You basically have two problems: (i) image complexity; and (ii) representation of dates.
For the first, while there will never be a perfect solution, I suggest decomposing complexity by using a hierarchical approach. By using “triple links”, you can mentally represent any arbitrary tree as a binary tree and keep all information organized (I’ve just talked about it on this thread, if you care to read). Higher-level images are not just mnemonic representations of headings in a textbook but they actually summarize the information of the level below, thus assisting in the memorization process per se. By “triple link” I mean that a given image must be able to connect to a right-sibling, i.e., another image in the same hierarchical level, and to a first-child, i.e., the first image one level below. There can be a multitude of methods to do so. I tend to make right-sibling links by “seeing” a story unfold in space. This is not the same thing as artificial memory palaces, but I do like to place the images in a geographical area, even if a very approximate, blurred, or fictitious one. First-child links I create by going “inside” the image or doing other crazy associations that don’t extend across space. This is only approximate – method can only go so far in madness – but, inserted into a spaced repetition regime, it has worked well so far.

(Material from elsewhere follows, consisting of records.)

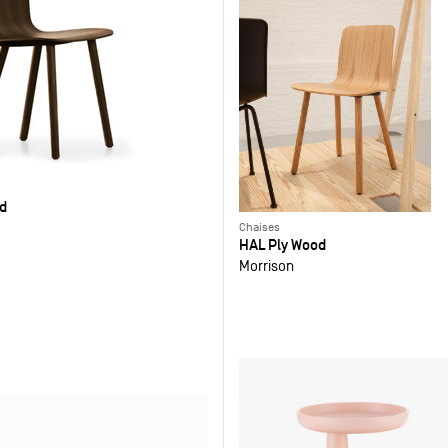
d
Chaises
HAL Ply Wood
Morrison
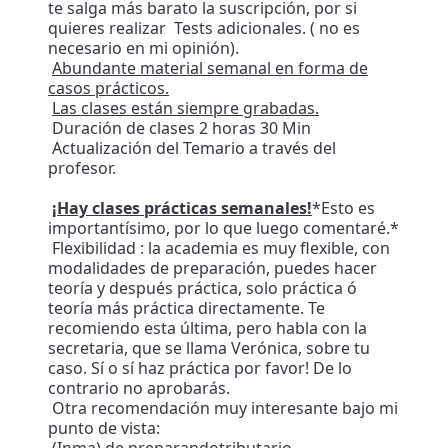
te salga más barato la suscripción, por si
quieres realizar Tests adicionales. ( no es
necesario en mi opinión).
Abundante material semanal en forma de
casos prácticos.
Las clases están siempre grabadas.
Duración de clases 2 horas 30 Min
Actualización del Temario a través del
profesor.
¡Hay clases prácticas semanales!
*Esto es
importantísimo, por lo que luego comentaré.*
Flexibilidad : la academia es muy flexible, con
modalidades de preparación, puedes hacer
teoría y después práctica, solo práctica ó
teoría más práctica directamente. Te
recomiendo esta última, pero habla con la
secretaria, que se llama Verónica, sobre tu
caso. Sí o sí haz práctica por favor! De lo
contrario no aprobarás.
Otra recomendación muy interesante bajo mi
punto de vista:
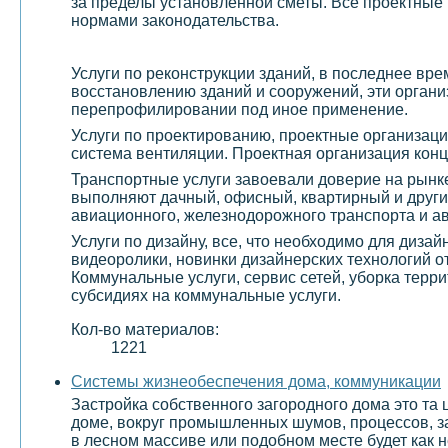
за пределы установленной сметы. Все проектные 
нормами законодательства.
Услуги по реконструкции зданий, в последнее вр
восстановлению зданий и сооружений, эти организ
перепрофилировании под иное применение.
Услуги по проектированию, проектные организаци
система вентиляции. Проектная организация конц
Транспортные услуги завоевали доверие на рынке
выполняют дачный, офисный, квартирный и други
авиационного, железнодорожного транспорта и а
Услуги по дизайну, все, что необходимо для диза
видеоролики, новинки дизайнерских технологий о
Коммунальные услуги, сервис сетей, уборка терр
субсидиях на коммунальные услуги.
Кол-во материалов:
1221
Системы жизнеобеспечения дома, коммуникации
Застройка собственного загородного дома это та 
доме, вокруг промышленных шумов, процессов, з
в лесном массиве или подобном месте будет как н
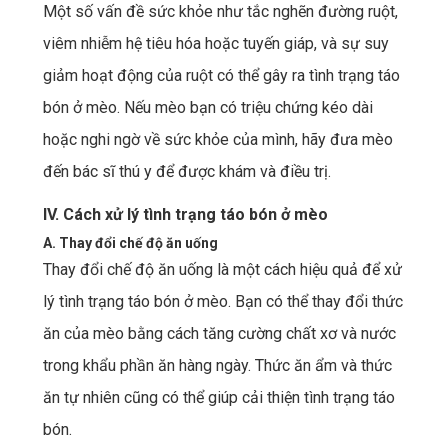
Một số vấn đề sức khỏe như tắc nghẽn đường ruột,
viêm nhiễm hệ tiêu hóa hoặc tuyến giáp, và sự suy
giảm hoạt động của ruột có thể gây ra tình trạng táo
bón ở mèo. Nếu mèo bạn có triệu chứng kéo dài
hoặc nghi ngờ về sức khỏe của mình, hãy đưa mèo
đến bác sĩ thú y để được khám và điều trị.
IV. Cách xử lý tình trạng táo bón ở mèo
A. Thay đổi chế độ ăn uống
Thay đổi chế độ ăn uống là một cách hiệu quả để xử
lý tình trạng táo bón ở mèo. Bạn có thể thay đổi thức
ăn của mèo bằng cách tăng cường chất xơ và nước
trong khẩu phần ăn hàng ngày. Thức ăn ẩm và thức
ăn tự nhiên cũng có thể giúp cải thiện tình trạng táo
bón.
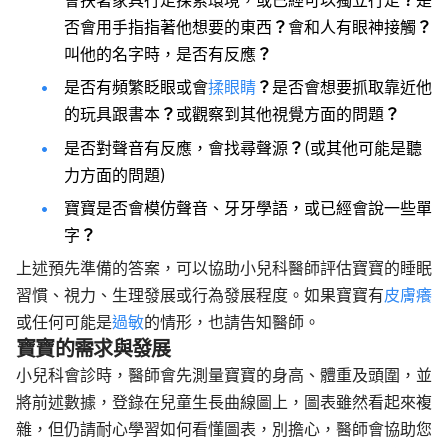
否會用手指指著他想要的東西
？
會和人有眼神接觸
？
叫他的名字時，是否有反應
？
是否有頻繁眨眼或會
揉眼睛
？
是否會想要抓取靠近他
的玩具跟書本
？
或觀察到其他視覺方面的問題
？
是否對聲音有反應，會找尋聲源
？
(或其他可能是聽
力方面的問題)
寶寶是否會模仿聲音、牙牙學語，或已經會說一些單
字
？
上述預先準備的答案，可以協助小兒科醫師評估寶寶的睡眠
習慣、視力、生理發展或行為發展程度。如果寶寶有
皮膚癢
或任何可能是
過敏
的情形，也請告知醫師。
寶寶的需求與發展
小兒科會診時，醫師會先測量寶寶的身高、體重及頭圍，並
將前述數據，登錄在兒童生長曲線圖上，圖表雖然看起來複
雜，但仍請耐心學習如何看懂圖表，別擔心，醫師會協助您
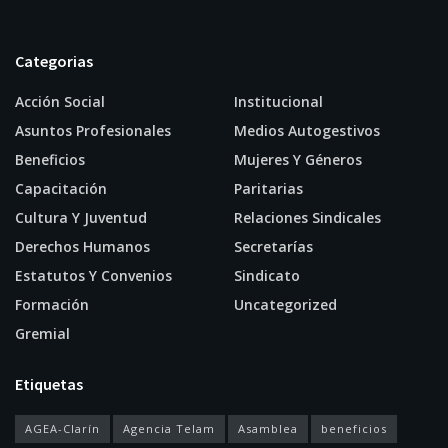
Categorias
Acción Social
Institucional
Asuntos Profesionales
Medios Autogestivos
Beneficios
Mujeres Y Géneros
Capacitación
Paritarias
Cultura Y Juventud
Relaciones Sindicales
Derechos Humanos
Secretarías
Estatutos Y Convenios
Sindicato
Formación
Uncategorized
Gremial
Etiquetas
AGEA-Clarín
Agencia Telam
Asamblea
beneficios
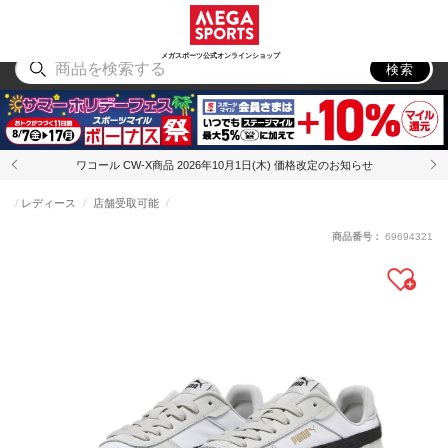
スポーツ
アウトドア
ブランド
アイテム
から探す
から探す
から探す
から探す
メガスポーツ公式オンラインショップ
検索
ワコール CW-X商品 2026年10月1日(木) 価格改定のお知らせ
レディース
店舗受取可能
商品番号：
69694321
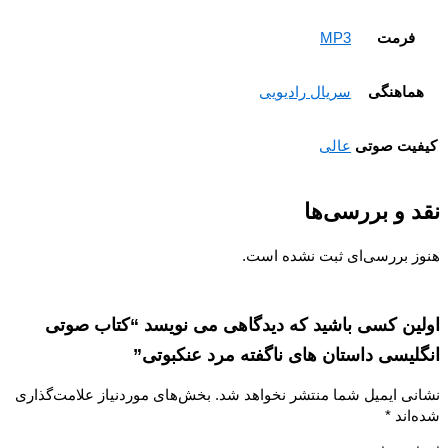
فرمت
MP3
ماهنگی
سریال رادیویی
یت صوتی
عالی
 و بررسی‌ها
ز بررسی‌ای ثبت نشده است.
ین کسی باشید که دیدگاهی می نویسد “کتاب صوتی
لیسی داستان های ناگفته مرد عنکبوتی”
نی ایمیل شما منتشر نخواهد شد.
بخش‌های موردنیاز علامت‌گذاری
‌اند
*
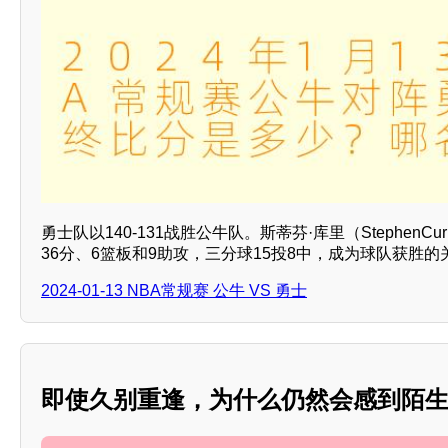
勇士队以140-131战胜公牛队。斯蒂芬·库里（StephenC
36分、6篮板和9助攻，三分球15投8中，成为球队获胜的
2024-01-13 NBA常规赛 公牛 VS 勇士
即使久别重逢，为什么仍然会感到陌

With respect to your second problem, I suggest you rely a little on your natural memory and understanding of the subject-matter when possible. For instance, I have just memorized a small book on the Enlightenment. While the philosophers mentioned span from 1500s to 1800s, the subject-matter itself and the order the book is laid out help me easily guess the “16xx and 17xx” I encounter.
That said, I do have a “system” to remember approximate birth/death dates of important historical figures. Note that I said “approximate”. I find it important to situate people in time, but usually, I don’t care about exact dates. What I do is that I use one single image of my 00-99 number system, and that can be either the Person or the Object (I use a PO system) or, sometimes, just a small attribute of either the P or the O. If, for instance, I want to memorize that Voltaire lived from 1694 to 1778, I use the image for 97, meaning that he was born in the 90s of a given century and died in the 70s of another. Since I know he was a key figure of the Enlightenment and that he could not have possibly lived more than 180 years, I can have a pretty good notion of his lifespan.
Now, when precise dates are needed, I see no other option than using two 00-99 images or the like. About it being hard to discern the sub-images within a given locus as to which is a number and which is not, unfortunately, I believe you will either always need to put some effort into decoding it (which is greatly minimized by spaced repetition) or you will have to keep a logical organization of your images (which, for me, is not desirable). I have a long thread on this forum about trying to conjure images that convey exact sentence structures by their visual arrangement, but I have long abandoned that project. I love order and method, but mnemonics is greatly hampered by too much of it, in my opinion.
I hope that might provide you some insights.